In order to examine the added value of spatial patterns retrieved from remote sensing data, Demirel et al. (2018a) conducted several calibration scenarios of the same model set-up as applied in this study. Calibrating only against time series of discharge resulted in a poor spatial pattern performance and, vice versa, the calibration using remote sensing data only was not able to constrain the hydrograph correctly. However, the balanced calibration using both observations did not worsen the objective function in comparison to using them as the sole calibration target, which underlined limited trade-offs between the temporal and spatial observations in the applied calibration.

In order to further advance opportunities for spatial-pattern-oriented model evaluation, hydrological models can be extended by emission models to simulated brightness temperature, which is closer to the true observations of the remote sensing sensors. As an example, Schalgeet al. (2016) implemented such a coupling, which facilitated direct model evaluation against SMAP brightness temperature. Similar solutions are feasible for LST and it has the clear advantage of bypassing the uncertainties and inconsistencies associated with remote sensing models, which the hydrological modeller has no control of.

## 3.2 Spatial efficiency metric

Establishing novel metrics in the modelling community is often hindered by an intrinsic inertia supported by an excessive choice of metrics, which leads to reliance on familiar metrics. Both the implementation and the interpretation of unfamiliar metrics may be found too troublesome by many users. Familiarity can only be obtained by rigorous testing and by having a metric which provides scores in a predefined range easy to interpret. In the following we will provide a detailed analysis of the SPAEF calibration results to further the understanding of its implications and the interaction between the three components.

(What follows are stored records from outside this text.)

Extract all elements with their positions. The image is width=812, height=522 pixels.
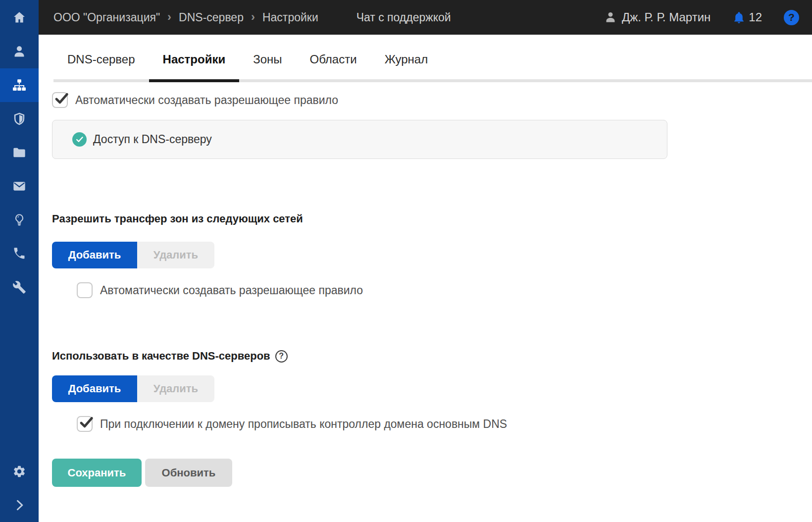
- sidebar-item-users[interactable]: [0, 35, 39, 68]
- sidebar-collapse-button[interactable]: [0, 488, 39, 522]
- tab-areas[interactable]: Области: [296, 52, 371, 79]
- breadcrumb: ООО "Организация" › DNS-сервер › Настрой…: [53, 10, 356, 24]
- domain-dns-rule-label: При подключении к домену прописывать кон…: [100, 418, 507, 431]
- tab-journal[interactable]: Журнал: [371, 52, 442, 79]
- wrench-icon: [12, 280, 26, 294]
- main-area: ООО "Организация" › DNS-сервер › Настрой…: [39, 0, 812, 522]
- tab-zones[interactable]: Зоны: [239, 52, 296, 79]
- sidebar-item-mail[interactable]: [0, 169, 39, 203]
- sidebar-item-home[interactable]: [0, 0, 39, 35]
- domain-dns-rule-row: При подключении к домену прописывать кон…: [77, 416, 812, 432]
- checkmark-icon: [53, 91, 69, 106]
- user-name: Дж. Р. Р. Мартин: [622, 10, 710, 24]
- lightbulb-icon: [12, 213, 26, 227]
- access-rule-panel[interactable]: Доступ к DNS-серверу: [52, 120, 667, 159]
- dns-servers-add-button[interactable]: Добавить: [52, 375, 137, 402]
- sidebar-item-phone[interactable]: [0, 237, 39, 270]
- notification-count-badge: 12: [749, 10, 762, 24]
- help-circle-icon[interactable]: ?: [275, 350, 288, 363]
- sidebar-item-network[interactable]: [0, 68, 39, 102]
- sidebar-item-files[interactable]: [0, 136, 39, 169]
- sidebar-item-ideas[interactable]: [0, 203, 39, 237]
- access-rule-label: Доступ к DNS-серверу: [93, 133, 212, 146]
- breadcrumb-separator-icon: ›: [167, 10, 171, 24]
- folder-icon: [12, 146, 26, 159]
- dns-servers-title: Использовать в качестве DNS-серверов ?: [52, 350, 812, 363]
- auto-rule-label: Автоматически создавать разрешающее прав…: [75, 94, 338, 107]
- shield-icon: [12, 112, 26, 126]
- auto-rule-checkbox-row: Автоматически создавать разрешающее прав…: [52, 92, 812, 108]
- breadcrumb-settings: Настройки: [262, 11, 318, 24]
- content: DNS-сервер Настройки Зоны Области Журнал…: [39, 35, 812, 522]
- breadcrumb-separator-icon: ›: [251, 10, 255, 24]
- topbar-right: Дж. Р. Р. Мартин 12 ?: [451, 10, 799, 25]
- zone-transfer-button-group: Добавить Удалить: [52, 242, 812, 268]
- dns-servers-button-group: Добавить Удалить: [52, 375, 812, 402]
- zone-transfer-auto-rule-checkbox[interactable]: [77, 282, 93, 298]
- refresh-button[interactable]: Обновить: [145, 459, 232, 487]
- sidebar-spacer: [0, 304, 39, 455]
- home-icon: [12, 10, 26, 24]
- breadcrumb-organization[interactable]: ООО "Организация": [53, 11, 160, 24]
- sitemap-icon: [12, 78, 26, 92]
- sidebar-item-tools[interactable]: [0, 270, 39, 304]
- tab-dns-server[interactable]: DNS-сервер: [53, 52, 149, 79]
- zone-transfer-title: Разрешить трансфер зон из следующих сете…: [52, 212, 812, 225]
- chevron-right-icon: [12, 498, 26, 512]
- domain-dns-rule-checkbox[interactable]: [77, 416, 93, 432]
- checkmark-icon: [78, 415, 94, 430]
- zone-transfer-title-text: Разрешить трансфер зон из следующих сете…: [52, 212, 303, 225]
- sidebar-item-security[interactable]: [0, 102, 39, 136]
- breadcrumb-dns-server[interactable]: DNS-сервер: [179, 11, 244, 24]
- user-menu[interactable]: Дж. Р. Р. Мартин: [604, 10, 710, 24]
- app-window: ООО "Организация" › DNS-сервер › Настрой…: [0, 0, 812, 522]
- enabled-check-icon: [72, 132, 87, 147]
- auto-rule-checkbox[interactable]: [52, 92, 68, 108]
- form-actions: Сохранить Обновить: [52, 459, 812, 487]
- topbar: ООО "Организация" › DNS-сервер › Настрой…: [39, 0, 812, 35]
- envelope-icon: [12, 179, 26, 193]
- zone-transfer-auto-rule-label: Автоматически создавать разрешающее прав…: [100, 284, 363, 297]
- phone-icon: [12, 247, 26, 261]
- zone-transfer-auto-rule-row: Автоматически создавать разрешающее прав…: [77, 282, 812, 298]
- sidebar-item-settings[interactable]: [0, 455, 39, 488]
- zone-transfer-add-button[interactable]: Добавить: [52, 242, 137, 268]
- question-mark-icon: ?: [788, 11, 795, 23]
- gear-icon: [12, 465, 26, 478]
- dns-servers-title-text: Использовать в качестве DNS-серверов: [52, 350, 270, 363]
- save-button[interactable]: Сохранить: [52, 459, 142, 487]
- user-icon: [604, 11, 617, 24]
- bell-icon: [732, 11, 746, 24]
- zone-transfer-delete-button[interactable]: Удалить: [137, 242, 214, 268]
- tab-settings[interactable]: Настройки: [149, 52, 240, 82]
- help-button[interactable]: ?: [784, 10, 799, 25]
- settings-page: Автоматически создавать разрешающее прав…: [39, 92, 812, 487]
- dns-servers-delete-button[interactable]: Удалить: [137, 375, 214, 402]
- notifications-button[interactable]: 12: [732, 10, 762, 24]
- support-chat-link[interactable]: Чат с поддержкой: [356, 11, 451, 24]
- user-icon: [12, 45, 26, 58]
- sidebar: [0, 0, 39, 522]
- tab-bar: DNS-сервер Настройки Зоны Области Журнал: [53, 35, 812, 82]
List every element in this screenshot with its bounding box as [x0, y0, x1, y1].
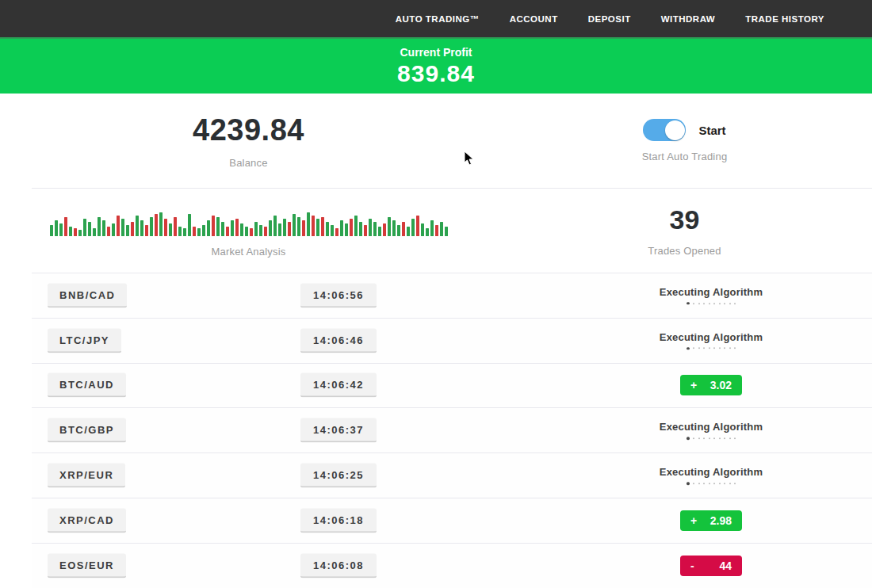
candle-bar: [93, 228, 96, 236]
candle-bar: [254, 222, 258, 236]
candle-bar: [426, 228, 429, 236]
progress-dot: [724, 437, 725, 439]
candle-bar: [407, 227, 410, 236]
candle-bar: [226, 227, 229, 236]
candle-bar: [331, 225, 334, 236]
candle-bar: [150, 217, 153, 236]
time-badge: 14:06:18: [300, 508, 377, 533]
candle-bar: [373, 222, 377, 236]
trades-opened-value: 39: [670, 204, 700, 235]
candle-bar: [359, 222, 362, 236]
pair-badge: BTC/GBP: [48, 418, 126, 443]
candle-bar: [435, 225, 438, 236]
candle-bar: [440, 222, 443, 236]
candle-bar: [245, 227, 248, 236]
nav-item-withdraw[interactable]: WITHDRAW: [661, 14, 716, 24]
progress-dot: [698, 348, 700, 349]
candle-bar: [140, 220, 143, 236]
candle-bar: [307, 212, 310, 236]
candle-bar: [207, 220, 210, 236]
candle-bar: [235, 219, 239, 236]
time-badge: 14:06:42: [300, 373, 377, 398]
result-zone: Executing Algorithm: [632, 422, 790, 441]
nav-item-deposit[interactable]: DEPOSIT: [588, 14, 631, 24]
market-analysis-chart: [50, 208, 448, 236]
progress-dot: [713, 483, 715, 484]
pair-badge: LTC/JPY: [48, 328, 121, 353]
balance-value: 4239.84: [193, 113, 304, 147]
candle-bar: [55, 220, 58, 236]
trade-result-badge: +3.02: [680, 375, 742, 395]
candle-bar: [131, 222, 134, 236]
candle-bar: [378, 227, 381, 236]
trade-result-badge: +2.98: [680, 510, 742, 531]
pair-badge: XRP/CAD: [48, 508, 126, 533]
progress-dot: [719, 483, 721, 484]
progress-dot: [724, 348, 725, 349]
candle-bar: [411, 219, 415, 236]
time-badge: 14:06:56: [300, 283, 377, 307]
progress-dots: [687, 347, 736, 350]
progress-dot: [729, 348, 731, 349]
nav-item-auto-trading[interactable]: AUTO TRADING™: [396, 14, 480, 24]
trade-row: XRP/EUR14:06:25Executing Algorithm: [32, 453, 872, 498]
nav-item-account[interactable]: ACCOUNT: [510, 14, 558, 24]
result-value: 44: [719, 559, 732, 572]
candle-bar: [364, 225, 367, 236]
candle-bar: [83, 219, 86, 236]
progress-dot: [693, 303, 694, 304]
candle-bar: [178, 227, 182, 236]
trade-row: BTC/AUD14:06:42+3.02: [32, 364, 872, 409]
candle-bar: [197, 228, 201, 236]
market-analysis-block: Market Analysis: [0, 189, 497, 273]
result-sign: -: [690, 559, 694, 572]
candle-bar: [250, 228, 253, 236]
progress-dot: [719, 437, 721, 439]
result-zone: +2.98: [632, 510, 790, 531]
result-zone: +3.02: [632, 375, 790, 395]
market-analysis-label: Market Analysis: [211, 246, 285, 258]
candle-bar: [212, 216, 215, 236]
trade-row: XRP/CAD14:06:18+2.98: [32, 498, 872, 544]
nav-item-trade-history[interactable]: TRADE HISTORY: [745, 14, 824, 24]
trade-result-badge: -44: [680, 556, 742, 576]
trades-opened-block: 39 Trades Opened: [497, 189, 872, 273]
progress-dot: [709, 303, 710, 304]
current-profit-value: 839.84: [397, 60, 475, 87]
time-badge: 14:06:46: [300, 328, 377, 353]
result-value: 2.98: [710, 514, 732, 527]
candle-bar: [326, 222, 329, 236]
start-auto-trading-label: Start Auto Trading: [642, 151, 728, 162]
candle-bar: [283, 219, 286, 236]
candle-bar: [402, 222, 405, 236]
progress-dot: [719, 303, 721, 304]
result-zone: Executing Algorithm: [632, 331, 790, 350]
time-badge: 14:06:25: [300, 464, 377, 488]
progress-dot: [698, 437, 700, 439]
candle-bar: [269, 220, 272, 236]
current-profit-banner: Current Profit 839.84: [0, 37, 872, 94]
candle-bar: [64, 217, 67, 236]
executing-algorithm-label: Executing Algorithm: [660, 286, 763, 298]
progress-dots: [687, 437, 736, 441]
progress-dot: [713, 348, 715, 349]
balance-block: 4239.84 Balance: [0, 94, 497, 188]
candle-bar: [126, 225, 129, 236]
pair-badge: BTC/AUD: [48, 373, 126, 398]
candle-bar: [59, 223, 63, 236]
candle-bar: [193, 227, 196, 236]
progress-dot: [703, 303, 705, 304]
progress-dot: [724, 483, 725, 484]
auto-trading-toggle[interactable]: [643, 119, 686, 141]
balance-label: Balance: [229, 157, 267, 169]
start-label: Start: [698, 124, 725, 137]
candle-bar: [288, 222, 291, 236]
candle-bar: [136, 216, 139, 236]
progress-dot: [687, 347, 690, 350]
candle-bar: [421, 223, 424, 236]
auto-trading-block: Start Start Auto Trading: [497, 94, 872, 188]
candle-bar: [164, 219, 167, 236]
trades-opened-label: Trades Opened: [648, 245, 721, 257]
trade-table: BNB/CAD14:06:56Executing AlgorithmLTC/JP…: [32, 273, 872, 588]
progress-dot: [719, 348, 721, 349]
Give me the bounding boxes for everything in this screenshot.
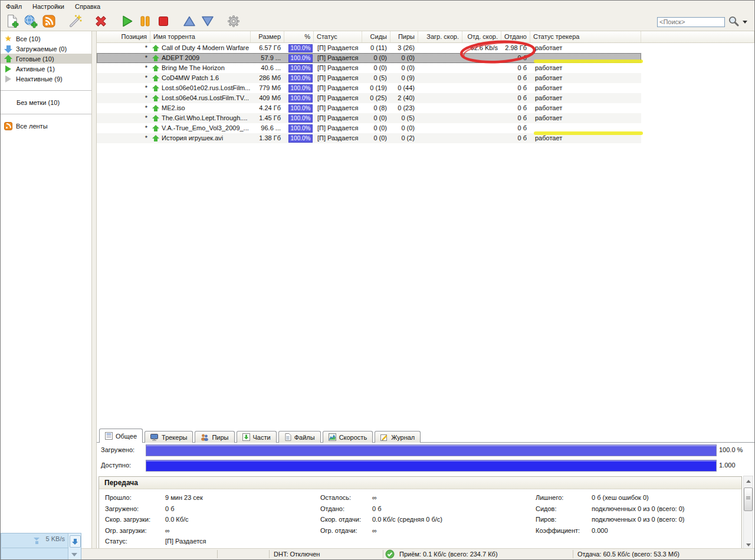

Figure 6 depicts a three-dimensional Pareto front of the three SPAEF components on the basis of the 2500 parameter sets executed in the SPAEF calibration, which allows for an investigation of trade-offs between different objective functions. The formulation of SPAEF gives equal weights to the three components; hence the best compromise is the parameter set with the lowest Euclidian distance to the optimal point ($\mathrm{1},\mathrm{1},\mathrm{1}$). If desirable, the weights could be adjusted manually to specifically focus on one of the three components. Throughout calibration, scores across the range of each component are obtained, which indicates that the components are clearly sensitive to changes in spatial performance. Further, it reveals the global nature of SCE-UA, which rigorously explores the parameter space. With an ideal score of 1, SCE-UA optimized SPAEF to 0.56, which may seem surprisingly low given the good visual agreement. This underlines the fact that SPAEF is a tough criterion with three independent components that individually penalize the overall similarity score. The question of what marks an acceptable and satisfying SPAEF score is hard to generalize and probably depends on the pattern to be assessed. The ET pattern in the Skjern catchment is dominated by local feedbacks of soil and vegetation, which constitute challenging small-scale details for a model. Alternatively, a catchment with a strong spatial gradient of e.g. precipitation or topography may naturally yield a higher SPAEF score. Such gradients in forcing or morphology are typically not calibrated and will dominate the spatial pattern of the estimated hydrological fluxes. A distinct spatial variability provided by the model inputs is therefore expected to favour correlation and cv ratio, resulting in a higher SPAEF score. However, more work is needed to study the relationship of spatial variability and SPAEF.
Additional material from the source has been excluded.